To Su Lin, Dee-Dee, despite her often irritating behavior, seems like the most authentic person in the household.
A chief charm of The Frangipani Tree Mystery is Yu’s portrayal of the racial, ethnic, and cultural conflicts of polyglot Singapore, with the Europeans running everything in hit-and-miss fashion. You see the superstitions about bad luck among the Chinese, set against the Europeans’ social snobbery, and the notions about shame and pride, strength and weakness upheld by the different groups. I particularly like how Su Lin, though proud of her heritage, shows rather too much admiration for the colonials, and how that changes over time—accurate, I think, given her education and circumstances.
The novel takes a minute to sort out Su Lin’s place in the governor’s residence, Miss Nessa’s role, LeFroy, and the crime. But if you read The Frangipani Tree Mystery, and I suggest you do, bear with this ballet despite the step or two that might seem too convenient, and you’ll be rewarded. The mystery takes yet another minute to hit its stride, chiefly because an antagonistic character seems like a stock figure, at first, only to deepen as the narrative progresses. But in the end the story satisfies.

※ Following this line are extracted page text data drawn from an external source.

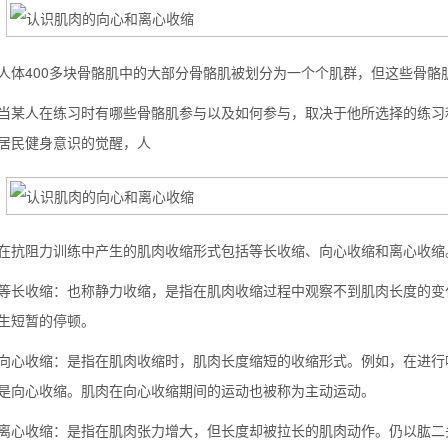
400多块骨骼肌中的大部分骨骼肌被划分为一个个肌群，但这些骨骼
人在练习时有哪些骨骼肌参与以及如何参与，取决于他所选择的练习和
居民健身意识的觉醒，人
阻力训练中产生的肌肉收缩形式包括等长收缩、向心收缩和离心收缩
收缩：也称静力收缩，是指在肌肉收缩过程中观察不到肌肉长度的变化
生短暂的停顿。
收缩：是指在肌肉收缩时，肌肉长度缩短的收缩形式。例如，在进行哑
是向心收缩。肌肉在向心收缩期间的运动也被称为主动运动。
收缩：是指在肌肉张力增大，但长度却被拉长的肌肉动作。仍以肱二头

Yu pays close attention to cultural and social markers, which inform the narrative and enrich the background. The publisher pretends that the novel portrays the world of 1936; it doesn’t. But it does explore the barriers to women, whether European or Asian, the frequent emphasis on power or money to the exclusion of empathy, and a protagonist caught between a world she admires and the one she grew up in.
Consequently, The Frangipani Tree Mystery is one of those deceptively slight novels that offers much more than the sum of its parts. I recommend it.
Disclaimer: I obtained my reading copy of this book from the public library.